Minority Report and the New Body Language

Once you get past the duck pond filled with floating psychics, Minority Report gets under your skin the way a good movie should. It’s set in the future during a time when Washington, D.C. has adopted an approach to law enforcement called “Precrime,” arresting people before they commit crimes that the floating psychics – called precogs - can see are about to happen. It’s Tom Cruise’s job as Police Captain John Anderton to capture the bad guys before they actually go bad. He does, but alas, in this world the thought is as bad as the deed. The wannabe-criminals are hauled off to spend their days of incarceration in suspended animation.

Like most movies that deal with seeing the future, Minority Report is ultimately about fate vs. free will, centralized control vs. civil rights, and, above all, really cool tech.

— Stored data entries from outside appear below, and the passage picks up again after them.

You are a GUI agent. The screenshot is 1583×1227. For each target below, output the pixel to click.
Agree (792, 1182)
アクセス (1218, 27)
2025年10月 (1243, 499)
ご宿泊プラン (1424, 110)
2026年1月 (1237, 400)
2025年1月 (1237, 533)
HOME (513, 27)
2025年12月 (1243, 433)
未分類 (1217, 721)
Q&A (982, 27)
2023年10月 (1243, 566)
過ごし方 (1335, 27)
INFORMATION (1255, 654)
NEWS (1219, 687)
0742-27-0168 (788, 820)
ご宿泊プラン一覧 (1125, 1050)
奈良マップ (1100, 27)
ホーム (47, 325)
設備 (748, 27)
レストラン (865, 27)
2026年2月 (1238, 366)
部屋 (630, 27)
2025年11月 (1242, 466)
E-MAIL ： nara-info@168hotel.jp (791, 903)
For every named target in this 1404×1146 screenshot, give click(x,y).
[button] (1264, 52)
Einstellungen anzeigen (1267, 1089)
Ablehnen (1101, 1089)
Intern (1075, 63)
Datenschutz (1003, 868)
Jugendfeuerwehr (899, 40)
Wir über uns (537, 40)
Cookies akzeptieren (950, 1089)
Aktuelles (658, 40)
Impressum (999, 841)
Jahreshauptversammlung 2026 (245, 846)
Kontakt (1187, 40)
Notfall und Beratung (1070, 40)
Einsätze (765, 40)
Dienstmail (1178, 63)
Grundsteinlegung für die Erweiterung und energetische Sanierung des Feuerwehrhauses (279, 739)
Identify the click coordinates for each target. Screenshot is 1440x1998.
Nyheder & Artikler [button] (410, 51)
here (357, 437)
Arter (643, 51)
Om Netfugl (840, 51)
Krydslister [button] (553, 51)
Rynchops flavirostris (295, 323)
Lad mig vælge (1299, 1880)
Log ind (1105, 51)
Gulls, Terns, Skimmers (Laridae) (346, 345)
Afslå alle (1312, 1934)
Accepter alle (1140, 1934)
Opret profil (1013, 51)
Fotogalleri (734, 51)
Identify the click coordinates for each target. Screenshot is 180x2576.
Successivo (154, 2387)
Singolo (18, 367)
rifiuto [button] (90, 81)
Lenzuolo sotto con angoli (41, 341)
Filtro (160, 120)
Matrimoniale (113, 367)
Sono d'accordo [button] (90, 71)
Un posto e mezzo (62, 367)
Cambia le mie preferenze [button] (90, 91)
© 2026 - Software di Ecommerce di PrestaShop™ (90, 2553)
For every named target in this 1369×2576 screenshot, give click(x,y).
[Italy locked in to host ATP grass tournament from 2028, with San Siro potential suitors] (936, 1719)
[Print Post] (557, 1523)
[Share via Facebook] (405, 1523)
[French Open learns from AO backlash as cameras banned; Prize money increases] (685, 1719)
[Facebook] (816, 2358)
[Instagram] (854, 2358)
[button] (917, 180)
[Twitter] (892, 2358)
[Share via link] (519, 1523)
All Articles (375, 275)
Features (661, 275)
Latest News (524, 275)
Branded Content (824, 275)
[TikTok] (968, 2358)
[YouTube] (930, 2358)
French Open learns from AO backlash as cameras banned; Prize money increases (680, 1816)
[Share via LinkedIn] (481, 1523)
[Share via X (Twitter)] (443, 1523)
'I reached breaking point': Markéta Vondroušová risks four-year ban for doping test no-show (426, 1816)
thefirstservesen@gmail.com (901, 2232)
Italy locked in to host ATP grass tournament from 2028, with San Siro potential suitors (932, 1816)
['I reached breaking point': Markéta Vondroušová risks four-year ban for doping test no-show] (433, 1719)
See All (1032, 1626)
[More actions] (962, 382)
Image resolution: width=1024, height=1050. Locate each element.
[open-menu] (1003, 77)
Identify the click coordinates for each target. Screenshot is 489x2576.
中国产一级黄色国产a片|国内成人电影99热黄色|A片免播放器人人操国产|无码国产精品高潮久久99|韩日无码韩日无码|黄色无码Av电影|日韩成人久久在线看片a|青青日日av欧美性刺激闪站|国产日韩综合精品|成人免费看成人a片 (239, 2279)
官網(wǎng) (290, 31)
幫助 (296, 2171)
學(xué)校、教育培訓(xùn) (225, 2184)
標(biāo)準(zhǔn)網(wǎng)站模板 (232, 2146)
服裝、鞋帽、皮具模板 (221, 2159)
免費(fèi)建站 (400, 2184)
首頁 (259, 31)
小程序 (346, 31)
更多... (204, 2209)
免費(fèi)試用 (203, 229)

Like the ubiquitous eye scanning technology that recognizes people as they enter stores, subways, buildings – just about everywhere. It’s technology that touches our hopes of reaching individual students within their own constructivist domains, while pushing every Big Brother button we have. Honorable mention goes to the “sick stick” that makes people vomit on contact, which no doubt will become standard issue for bouncers some day.

But the star of Minority Report is Tom Cruise’s computer, which uses hand and body motion as the primary ways of moving and controlling images on his screen. Imagine iMovie with a Tai Chi feature and you get the idea. As Cruise waves his arms around like an orchestra conductor, you realize the inevitability of new machines that use expressive kinesthetic interfaces, bringing one more multiple intelligence into play. One day sitting behind a computer could yield to dancing with your computer. And perhaps body language will become the second language of the majority.